The Richardson Gang was a 1960s group of South London criminals. Less well remembered than their rivals the Krays, they nevertheless had a reputation in their heyday as being some of London's most infamous and sadistic gangsters. Also known as the 'Torture Gang', their "speciality" was pinning victims to the floor with 6inch nails and removing the victims' toes with bolt cutters. [from Wikpedia]

These charming guys were our neighbours in the early 1960's as our back garden joined on to the notorious Peckford's Scrap Metal Yard. [Crime Scraps see ok a bit pathetic]

I remember them as being very handsome more like Robin Hoods than real criminals. Yes the Richardsons and their chief enforcer Mad Frankie Fraser [the dentist] are still alive!

I think my sheltered childhood, it was too dangerous to go out after school in Camberwell, led to me becoming a voracious reader.

I am just about to finish the Peter Robinson book Piece of My Heart, before moving on to a European crime book [not sure which one yet]. I suspect the road manager of the Mad Hatters, or Tania, but am probably completely wrong.

Tuesday, September 12, 2006


I have just finished reading The Shape of Water by Andrea Camilleri.

This is the second Inspector Salvo Montalbano book I have read [The Snack Thief was the first] and I enjoyed it immensely.
I think Shape was the first in the series so I have read them out of order, but this did not matter in this case.

Of course you have to get used to the unconventional methods used by Montalbano as he negotiates his way through a complicated web of politicos, drug dealers, immigration problems, and prostitutes, with tactics that bear little or no resemblance to British policing methods.

The charming Italian is no Morse, Dalgeish, Banks or Wexford, he is a far more balanced character who would far rather enjoy a plate of baby octopus than rush off to solve a case.
But then this is Sicily not Oxford, Yorkshire or the Home Counties although Montalbano's superiors and the local bigwigs are the same as all over the world, obstructive.

Sometimes in Italian crime mysteries the crimes solve themselves, or the perpetrators are not brought to justice, but that is all part of the charm of Italy.

Andrea Camilleri has created a great detective in an interesting setting, and I note he lives in Rome well away from the some of the nasty characters he has created.

I shall read more of Salvo Montalbano, and his long suffering mistress Livia, in the future.
Rating 4 out of 5


From Der Spiegel

Kidnapped when she was ten, Austria's Natascha Kampusch escaped eight-and-a-half years later. During her captivity she thought carefully about how she wanted to live once free. Now she's a media star and keeping to her script, surrounded by a team of eager advisors.

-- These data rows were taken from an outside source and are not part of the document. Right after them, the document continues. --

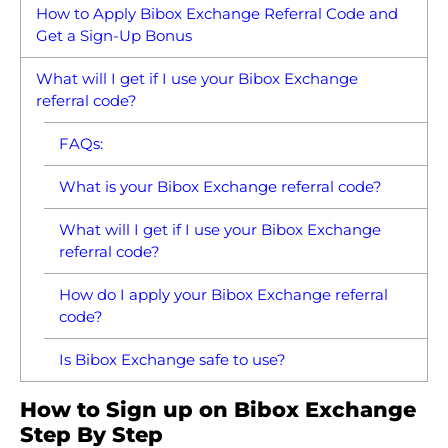
How to Apply Bibox Exchange Referral Code and
Get a Sign-Up Bonus
What will I get if I use your Bibox Exchange
referral code?
FAQs:
What is your Bibox Exchange referral code?
What will I get if I use your Bibox Exchange
referral code?
How do I apply your Bibox Exchange referral
code?
Is Bibox Exchange safe to use?
How to Sign up on Bibox Exchange
Step By Step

Many times one half hears news on the radio or TV and thinks it happened in the USA simply because we are bombarded with American films, news, books and TV concerning crime in Las Vegas or Miami.

Yesterdays drive by shooting case in Boreham Wood, the Dunblane Massacre, and the Hungerford shootings were all USA moments.

But the kidnapping of Natascha Kampusch was the classic USA moment as we could not believe it happened in "civilized" Europe.



Crime scraps will be a personal blog discussing crime books in Europe, and by that I mean continental Europe not Britain and Ireland.

I will from time to time discuss my own experience of crime and criminals. The name Crime Scraps has some relevance to a criminal connection in my past, but you will have to wait until I post that story.